Monday, June 28, 2010

On Appeals to Orwell -- furthermore


I think it is fair to assert that George Orwell (né Eric Blair) was one of the strongest influences on English-speaking anti-Establishmentarians and contrarians in the 20th Century. His influence became even more profound after his death in 1950, growing significantly the closer we came to the iconic year of 1984, and then growing still more, it seems, the farther beyond that year global affairs continued.

To read him now is to delve into a world view that is in many respects quaint and anachronistic, in other respects frighteningly prescient.

Yes, the world today is the direct descendant of the world Orwell knew and wrote about so extensively between the world wars, during World War II, and for a few years in its aftermath. The physical, social, economic, psychological, artistic, technological, philosophical and political shocks and upheavals of the era seem to be neverending in retrospect. It was a world turned upside down over and over and over again, with hundreds of millions put to the screws by the various nationalist, imperialist and liberationist ideals, goals, and objectives of the ruling classes and multiple tens of millions sent to their graves by wars and suffering or to the ash pits of anonymous extermination in the various genocides of the era.
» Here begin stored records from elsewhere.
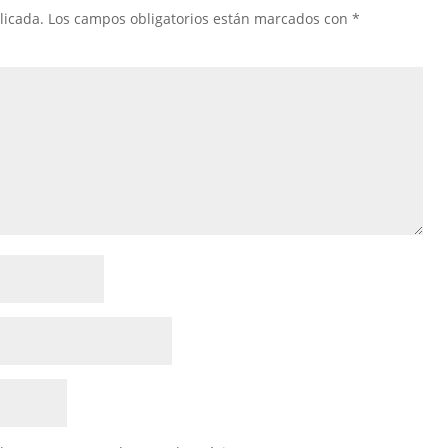
licada.
Los campos obligatorios están marcados con
*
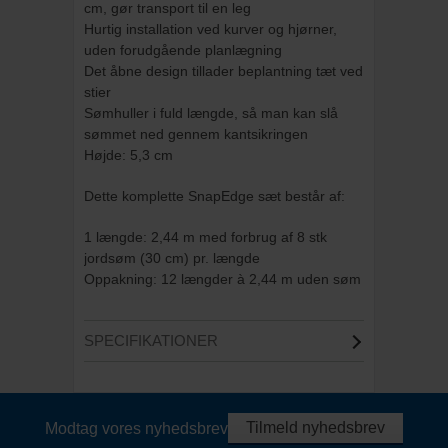
cm, gør transport til en leg
Hurtig installation ved kurver og hjørner,
uden forudgående planlægning
Det åbne design tillader beplantning tæt ved
stier
Sømhuller i fuld længde, så man kan slå
sømmet ned gennem kantsikringen
Højde: 5,3 cm
Dette komplette SnapEdge sæt består af:
1 længde: 2,44 m med forbrug af 8 stk
jordsøm (30 cm) pr. længde
Oppakning: 12 længder à 2,44 m uden søm
SPECIFIKATIONER
Tilmeld nyhedsbrev
Modtag vores nyhedsbrev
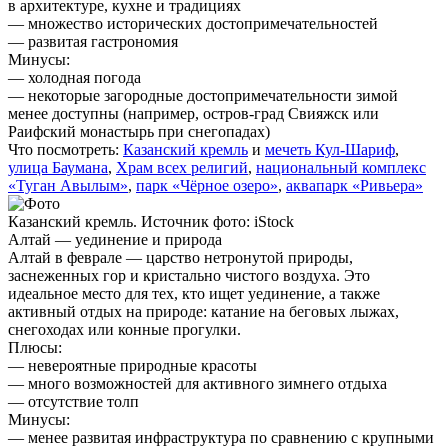
в архитектуре, кухне и традициях
— множество исторических достопримечательностей
— развитая гастрономия
Минусы:
— холодная погода
— некоторые загородные достопримечательности зимой
менее доступны (например, остров-град Свияжск или
Раифский монастырь при снегопадах)
Что посмотреть:
Казанский кремль
и
мечеть Кул-Шариф
,
улица Баумана
,
Храм всех религий
,
национальный комплекс
«Туган Авылым»
,
парк «Чёрное озеро»
,
аквапарк «Ривьера»
Казанский кремль. Источник фото: iStock
Алтай — уединение и природа
Алтай в феврале — царство нетронутой природы,
заснеженных гор и кристально чистого воздуха. Это
идеальное место для тех, кто ищет уединение, а также
активный отдых на природе: катание на беговых лыжах,
снегоходах или конные прогулки.
Плюсы:
— невероятные природные красоты
— много возможностей для активного зимнего отдыха
— отсутствие толп
Минусы:
— менее развитая инфраструктура по сравнению с крупными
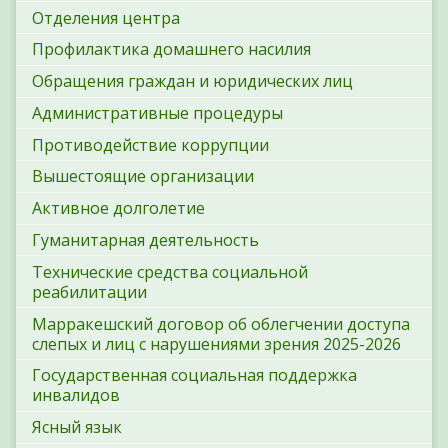
Отделения центра
Профилактика домашнего насилия
Обращения граждан и юридических лиц
Административные процедуры
Противодействие коррупции
Вышестоящие организации
Активное долголетие
Гуманитарная деятельность
Технические средства социальной
реабилитации
Марракешский договор об облегчении доступа
слепых и лиц с нарушениями зрения 2025-2026
Государственная социальная поддержка
инвалидов
Ясный язык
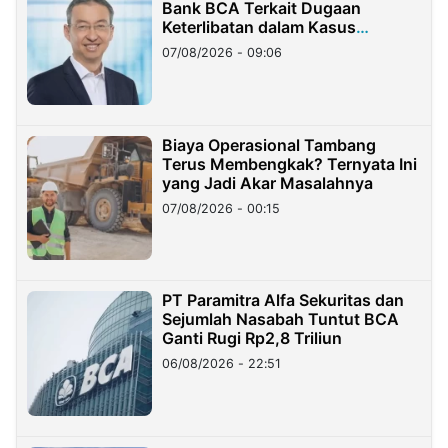
Bank BCA Terkait Dugaan
Keterlibatan dalam Kasus
Hilangnya Dana Nasabah Rp2,58
07/08/2026 - 09:06
Miliar
Biaya Operasional Tambang
Terus Membengkak? Ternyata Ini
yang Jadi Akar Masalahnya
07/08/2026 - 00:15
PT Paramitra Alfa Sekuritas dan
Sejumlah Nasabah Tuntut BCA
Ganti Rugi Rp2,8 Triliun
06/08/2026 - 22:51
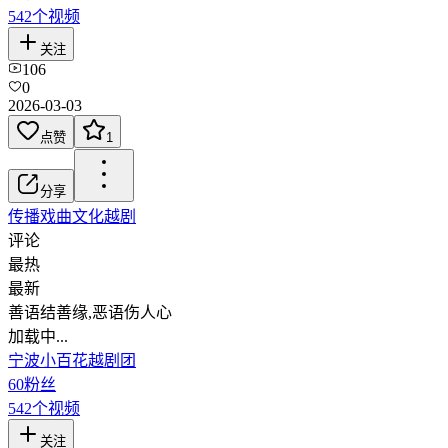
542
个视频
关注
106
0
2026-03-03
点赞
1
分享
传播戏曲文化
越剧
评论
最热
最新
善语结善缘,恶语伤人心
加载中...
宁波小百花越剧团
60
粉丝
542
个视频
关注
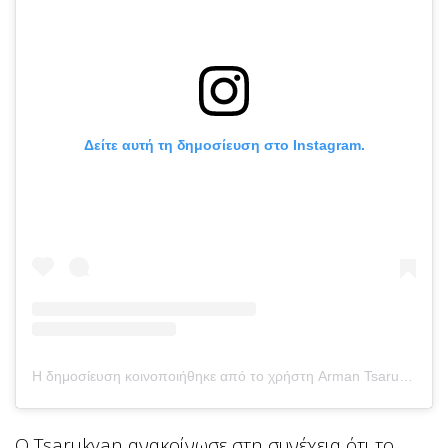
Δείτε αυτή τη δημοσίευση στο Instagram.
Η δημοσίευση κοινοποιήθηκε από το χρήστη Arman Tsarukyan (@arm_011)
Ο Tsarukyan ανακοίνωσε στη συνέχεια ότι το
Looking backwards, it's amazing anyone had anything but a dystopian view of the first half of the 20th Century, and more amazing still that anyone could keep their sanity through the rest of the century.

And yet here we are. To yak about it, to yak about some of the leading lights of the times, and to consider what went wrong, what went right, and where to go from here.

The recent G8/G20 meeting in Toronto -- for good and ill -- is an example of the direct globalist development that can trace its origins to governmental reaction to the horrors unleashed during the first half of the 20th Century by the Powers That Be (whatever and whomever they might have been) acting out of, let's say, fervor for their own nationalist interests in contrast to all other interests.

The periodic "G" summits, and the commonalities of the ruling classes world wide that are found and developed within the context of these social and political fora, are the chief characteristic of elite rule today, in strong contrast to the way these things were not done in Orwell's time. The constancy of struggles -- the constancy of nationalist struggles between more-or-less giant polities and overweening political philosophies that characterized Orwell's time simply don't have a parallel today, in part because the global ruling elites have found far more common purpose with one another than they have found benefit in continuing ancient rivalries pitting peoples against peoples.

I for one would like to think that Orwell's influence was at least as strong on the ruling classes as it was on the Proles who took to his works and his cynical, almost hopeless, voice so strongly, especially after World War II.

Eric Blair was born in 1903 in British India where his father was an Imperial functionary (in the Opium Department wouldn't you know); his mother had grown up in Burma where her French father had... business... interests. Yes.

Blair was removed from India in 1904 by his mother who returned with him to Britain while his father stayed on in Imperial service for the British Raj in India.

(As a side note, and not to make too much of it, my father was born in the same era as Blair, into the American counterpart of Blair's "lower-upper-middle-class," and though there was no counterpart to the Imperial Service and the British Raj for most Americans to aspire or gravitate to, there were plenty of class and generational commonalities of interest and focus nevertheless.)

Despite Blair's class and the Imperial Service of his father, the family was not wealthy enough to send him to public school or university without scholarships. Ultimately, he went to Eton, but not to university; instead, he joined the Imperial Indian Police (for service in Burma, where his grandmother still lived.) He was in Burma from 1922 to 1927, returning to England after he contracted Dengue fever. He left the Imperial Service upon his return to his home in Britain.

To put it charitably, he was disgusted with the British Raj and the monumental levels of oppression of the Natives that was absolutely necessary to maintain the British Lords of the Empire in the style, comfort and convenience to which they were so thoroughly accustomed. He hated what he had to do as a representative of the Authority of that Empire, he hated what it did to the British people, and most of all, he hated what it did to the servile masses of Burma and the Empire in general.

It was a disgust widely shared among the British intelligentsia which Blair/Orwell soon joined as a writer -- with a specific eye on the condition and plight of the Lower Orders, a long and storied genre of British literature.

I've spent a little time on Orwell's background because his perspectives and insights cannot be divorced from his nationality, class and experience, and his predictions, prescriptions and conclusions grow out of what he knew. That's the fundamental truth of who he was, what he wrote about, and how he came to understand the Ways of the World the way he did.